Either way, they come out badly. They leave us with lots of unanswered questions and exacerbate our impression that there’s much amiss in their operations.
One fact is incontrovertible: There’s an intolerable discrepancy between the heavy accusations hurled at Tsanani when the story broke and the puny plea bargain now underwritten by the prosecution.
Were Tsanani the terrifying underworld figure of police insinuations last August, she should have had the book thrown at her. Instead, she’s likely to get off with a rap on the knuckles and a six-month community service sentence in return for pleading guilty to extorting her manager to collect large debts owed her.
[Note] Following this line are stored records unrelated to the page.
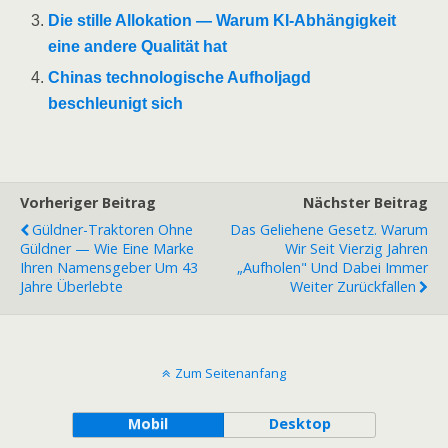
Die stille Allokation — Warum KI-Abhängigkeit
eine andere Qualität hat
Chinas technologische Aufholjagd
beschleunigt sich
Vorheriger Beitrag
Nächster Beitrag
Güldner-Traktoren Ohne
Das Geliehene Gesetz. Warum
Güldner — Wie Eine Marke
Wir Seit Vierzig Jahren
Ihren Namensgeber Um 43
„aufholen" Und Dabei Immer
Jahre Überlebte
Weiter Zurückfallen
Zum Seitenanfang
Mobil
Desktop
Police jailed Tsanani and her son Assaf for two weeks and later held them under extended house arrest. Tantalizing leaks from Tsanani’s interrogations resonated incessantly in the electronic media and made banner headlines in the sensationalist press, which also featured photographs snapped surreptitiously during Tsanani’s incarceration, as well as her mug shot, with her inmate’s number emblazoned across it.
Now, however, gone from the indictment is the prosecution’s account of a sinister criminal conspiracy in which mob bosses manipulate Israel’s showbiz. Moreover, Tsanani’s muscleman, Michael Hazan, was sentenced to 10-months’ imprisonment while the alleged real power behind the scenes, Shalom Domrani, isn’t as much as mentioned in the charge sheet. Considering the tales lavishly spun by police, replete with transcripts of Tsanani’s and Domrani’s conversations, this cannot but be interpreted as a mammoth failure.
Tsanani was portrayed as a clear and present danger to the public when the police repeatedly sought to extend her remand. This begs the question of how truthful are police argumentations in court. Are they not exaggerated beyond the acceptable (if not outrightly false)? To what degree is it tolerable for the police to hide behind “confidential information” submitted to judges? Can it be that in cases the prosecution itself grossly inflates it would later opt for reduced charges? All the above should greatly discomfit the public and should result in pressure on our law enforcers to clean up their act.
Most of all we cannot afford indifference or complacency toward the symbiotic dynamics of media manipulation by the police and the scandal-mongering that feeds on that manipulation while amplifying it at one and the same time. The Tsanani case is hardly the first in which we witnessed the mutually beneficial media hullabaloo and police alacrity to abet and intensify the lurid commotion.
The uninhibited zeal to grab headlines and boost ratings can hurt anyone. Yet the greater a suspect’s fame, the greater incentive for glory-craving cops and sleaze-spreading reporters to collaborate.
Our police, Prisons Service and prosecution all play to the gallery and fall over themselves in their fervor to spill the beans. This peculiar style of police work and legal procedure – via deliberate, tendentious leaks – was always insufferable, regardless of the nature of the material involved and whom it favored or harmed.
Often we learn of what transpires during interrogations while suspects are still being grilled. Typically the leaks consist of little more than innuendo, but this can be devastating for defendants in a small society such as ours.
Even professional judges aren’t immune to publicity extravaganzas.
Finally, we still await the results of the promised investigation into how Tsanani’s mug shot was made public.
Significantly, the probe was only announced after the attorney-general expressed outrage. Nothing has been heard of the matter since.
The entrenched culture of leaks is wrong on every possible level. It violates the basic rights of citizens – be they ordinary folk or celebrities. But beyond that, the spectacle of police cliques – and at later stages prosecutors as well – joining forces with trusted media cronies exposes an unseemly reality of power plays and one-upmanship, where points are often scored at the expense of human beings and civic hygiene.